转自:https://www.percona.com/blog/2018/10/19/postgresql-building-enterprise-grade-setup-with-open-source/
hello everyone, and thank you to those that attended our webinar on building an enterprise-grade postgresql setup using open source tools last wednesday. you’ll find the recordings of such as well as the slides we have used during our presentation here.
we had over forty questions during the webinar but were only able to tackle a handful during the time available, so most remained unanswered. we address the remaining ones below, and they have been grouped in categories for better organization. thank you for sending them over! we have merged related questions and kept some of our answers concise, but please leave us a comment if you would like to see a particular point addressed further.
backups
q: in our experience, pg_basebackup with compression is slow due to single-thread gzip compression. how to speed up online compressed full backup?
single-thread operation is indeed a limitation of pg_basebackup, and this is not limited to compression only. pgbackrest is an interesting alternative tool in this regard as it does have support for parallel processing.
q: usually one setup database backup on primary db in a ha setup. is it possible to automatically activate backup on new primary db after patroni failover? (or other ha solutions)
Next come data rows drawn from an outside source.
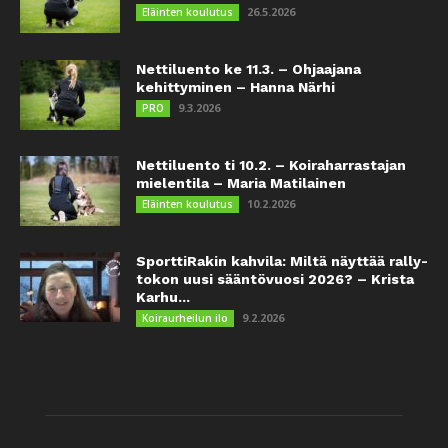
26.5.2026
Eläinten koulutus
Nettiluento ke 11.3. – Ohjaajana
kehittyminen – Hanna Närhi
9.3.2026
PRO
Nettiluento ti 10.2. – Koiraharrastajan
mielentila – Maria Matilainen
10.2.2026
Eläinten koulutus
SporttiRakin kahvila: Miltä näyttää rally-
tokon uusi sääntövuosi 2026? – Krista
Karhu...
9.2.2026
Koiraurheilun ilo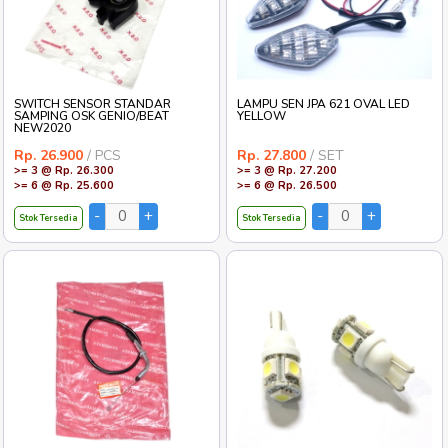
SWITCH SENSOR STANDAR
LAMPU SEN JPA 621 OVAL LED
SAMPING OSK GENIO/BEAT
YELLOW
NEW2020
Rp. 26.900
/ PCS
Rp. 27.800
/ SET
>= 3 @ Rp. 26.300
>= 3 @ Rp. 27.200
>= 6 @ Rp. 25.600
>= 6 @ Rp. 26.500
Stok Tersedia
Stok Tersedia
yes. this can be done transparently by pointing your backup system to the “master-role” port in the haproxy instead – or to the “replica-role” port; in fact, it’s more common to use standby replicas as the backup source.
q: do backups and wal backups work with third party backup managers like netbackup for example?
yes, as usual it depends on how good the vendor support is. netbackup supports postgresql, and so does zmanda to mention another one.
security and auditing
q: do you know a tde solution for postgresql? can you talk a little bit about the encryption at rest solution for postgres pci/pii applications from percona standpoint.
at this point postgresql does not provide a native transparent data encryption (tde) functionality, relying instead in the underlying file system for data-at-rest encryption. encryption at the column level can be achieved through the pgcrypto module.
moreover, other postgresql security features related to pci compliance are:
row-level security
host based authentication (pg_hba.conf)
encryption of data over the wire using ssl
q: how to prevent superuser account to access raw data in postgres? (…) we encounter companies usually ask that even managed accounts can not access the real data in any mean.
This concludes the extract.